● Work task: Report every line below that carries the word "value".

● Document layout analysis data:
»»

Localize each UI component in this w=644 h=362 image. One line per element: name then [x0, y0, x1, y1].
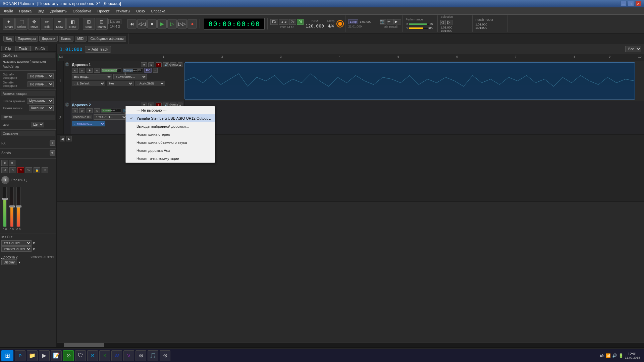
track-a-btn-2[interactable]: ✱ — [87, 108, 93, 113]
time-scale-select[interactable]: Музыкаль... — [27, 98, 54, 104]
dropdown-item-outputs[interactable]: Выходы выбранной дорожки... — [126, 122, 215, 130]
taskbar-excel[interactable]: X — [99, 350, 110, 361]
track-input-select-1[interactable]: Все Вход... — [72, 74, 112, 79]
menu-help[interactable]: Справка — [148, 8, 168, 14]
fader-track-1[interactable] — [3, 187, 7, 227]
sel-next-button[interactable]: ▷ — [447, 20, 452, 25]
record-button[interactable]: ● — [187, 19, 197, 28]
play-button[interactable]: ▶ — [157, 19, 167, 28]
menu-utilities[interactable]: Утилиты — [113, 8, 133, 14]
menu-process[interactable]: Обработка — [70, 8, 94, 14]
taskbar-viber[interactable]: V — [123, 350, 134, 361]
taskbar-app4[interactable]: ⊛ — [160, 350, 170, 361]
add-track-button[interactable]: + Add Track — [85, 46, 111, 53]
clips-dropdown[interactable]: Клипы — [59, 36, 74, 42]
track-icon-1[interactable]: 🎵 — [65, 62, 69, 66]
ri-button[interactable]: RI — [297, 19, 304, 25]
fader-track-3[interactable] — [16, 187, 20, 227]
taskbar-app2[interactable]: ⊗ — [136, 350, 146, 361]
add-fx-button[interactable]: + — [50, 140, 55, 146]
dropdown-item-new-aux[interactable]: Новая дорожка Aux — [126, 146, 215, 155]
pan-knob[interactable] — [1, 176, 9, 184]
track-add-btn-1[interactable]: + — [153, 68, 158, 73]
erase-tool-button[interactable]: ◧ Erase — [66, 18, 78, 30]
track-e-btn-1[interactable]: A — [94, 68, 100, 73]
ctrl-icon1[interactable]: ⊕ — [1, 160, 8, 166]
stop-button[interactable]: ■ — [147, 19, 157, 28]
m2-button[interactable]: M — [42, 167, 48, 173]
prev-marker-button[interactable]: ◁◁ — [137, 19, 147, 28]
level-slider-2[interactable]: Уровень 0.0 — [101, 109, 121, 113]
minimize-button[interactable]: — — [621, 1, 627, 6]
play-from-start-button[interactable]: ▷ — [167, 19, 177, 28]
select-tool-button[interactable]: ⬚ Select — [15, 18, 28, 30]
fader-track-2[interactable] — [10, 187, 14, 227]
m-button[interactable]: M — [1, 167, 8, 173]
bpm-value[interactable]: 120.000 — [306, 23, 324, 28]
audio-clip-1[interactable] — [184, 62, 635, 100]
taskbar-chrome[interactable]: ⊙ — [63, 350, 74, 361]
track-input-select-2[interactable]: ↑ YSUAU1... — [94, 114, 127, 120]
tracks-dropdown[interactable]: Дорожки — [39, 36, 57, 42]
tab-clip[interactable]: Clip — [1, 46, 14, 51]
track-r-btn-2[interactable]: R — [72, 108, 78, 113]
undo-icon[interactable]: ↩ — [387, 19, 394, 24]
track-collapse-1[interactable]: ▲ — [178, 62, 182, 67]
track-clip-label-1[interactable]: Клипы — [170, 62, 176, 67]
recall-button[interactable]: ▶ — [394, 19, 401, 24]
tab-proch[interactable]: ProCh — [32, 46, 48, 51]
taskbar-ie[interactable]: e — [15, 350, 25, 361]
fx-dropdown[interactable]: Свободные эффекты — [88, 36, 126, 42]
fx-button[interactable]: FX — [270, 19, 278, 25]
start-button[interactable]: ⊞ — [1, 350, 13, 361]
track-w-btn-2[interactable]: W — [79, 108, 85, 113]
write-button[interactable]: W — [25, 167, 32, 173]
taskbar-media[interactable]: ▶ — [39, 350, 50, 361]
offline-render-select[interactable]: По умолч... — [28, 73, 54, 79]
taskbar-folder[interactable]: 📁 — [27, 350, 38, 361]
menu-edit[interactable]: Правка — [16, 8, 34, 14]
rewind-to-start-button[interactable]: ⏮ — [127, 19, 137, 28]
fader-knob-1[interactable] — [2, 198, 8, 200]
online-render-select[interactable]: По умолч... — [28, 81, 54, 87]
track-s-1[interactable]: S — [148, 62, 154, 67]
r-button[interactable]: R — [17, 167, 24, 173]
dropdown-item-yamaha[interactable]: ✓ Yamaha Steinberg USB ASIO UR12 Output … — [126, 114, 215, 122]
track-rec-1[interactable]: ● — [156, 62, 162, 67]
timesig-value[interactable]: 4/4 — [328, 23, 334, 28]
level-slider-1[interactable]: Уровень (101 — [101, 68, 121, 72]
loop-toggle-button[interactable]: Loop — [348, 19, 358, 24]
track-fx2-select-1[interactable]: ↓ AcstcGtrSt — [135, 81, 165, 86]
midi-dropdown[interactable]: MIDI — [75, 36, 87, 42]
fader-knob-2[interactable] — [9, 205, 15, 207]
edit-tool-button[interactable]: ✏ Edit — [41, 18, 53, 30]
dropdown-item-new-surround[interactable]: Новая шина объемного звука — [126, 138, 215, 146]
taskbar-notepad[interactable]: 📝 — [51, 350, 62, 361]
draw-tool-button[interactable]: ✒ Draw — [54, 18, 66, 30]
s-button[interactable]: S — [9, 167, 16, 173]
next-marker-button[interactable]: ▷▷ — [177, 19, 187, 28]
dropdown-item-not-selected[interactable]: --- Не выбрано --- — [126, 106, 215, 114]
track-vol-icon-1[interactable]: 🔊 — [163, 62, 169, 67]
display-arrow[interactable]: ▼ — [18, 261, 21, 264]
menu-file[interactable]: Файл — [1, 8, 16, 14]
track-w-btn-1[interactable]: W — [79, 68, 85, 73]
snap-button[interactable]: ⊞ Snap — [83, 18, 95, 30]
track-bus-select-1[interactable]: ↓ 1: Default — [72, 81, 105, 86]
tab-track[interactable]: Track — [15, 46, 31, 51]
move-tool-button[interactable]: ✥ Move — [28, 18, 40, 30]
close-button[interactable]: ✕ — [635, 1, 641, 6]
output-select[interactable]: ↓YmStnUAU12OL — [1, 246, 32, 252]
track-a-btn-1[interactable]: ✱ — [87, 68, 93, 73]
lock-button[interactable]: 🔒 — [34, 167, 40, 173]
input-select[interactable]: ↑YSUAU121 — [1, 240, 32, 246]
params-dropdown[interactable]: Параметры — [15, 36, 38, 42]
menu-view[interactable]: Вид — [35, 8, 47, 14]
view-dropdown[interactable]: Вид — [3, 36, 14, 42]
expand-btn-2[interactable]: ▶ — [66, 136, 72, 141]
track-r-btn-1[interactable]: R — [72, 68, 78, 73]
track-icon-2[interactable]: 🎵 — [65, 103, 69, 107]
fader-knob-3[interactable] — [16, 205, 21, 207]
sel-prev-button[interactable]: ◁ — [440, 20, 446, 25]
track-fx-btn-1[interactable]: FX — [144, 68, 152, 73]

««

● Answer to this task:
bpm-value[interactable]: 120.000 — [306, 23, 324, 28]
timesig-value[interactable]: 4/4 — [328, 23, 334, 28]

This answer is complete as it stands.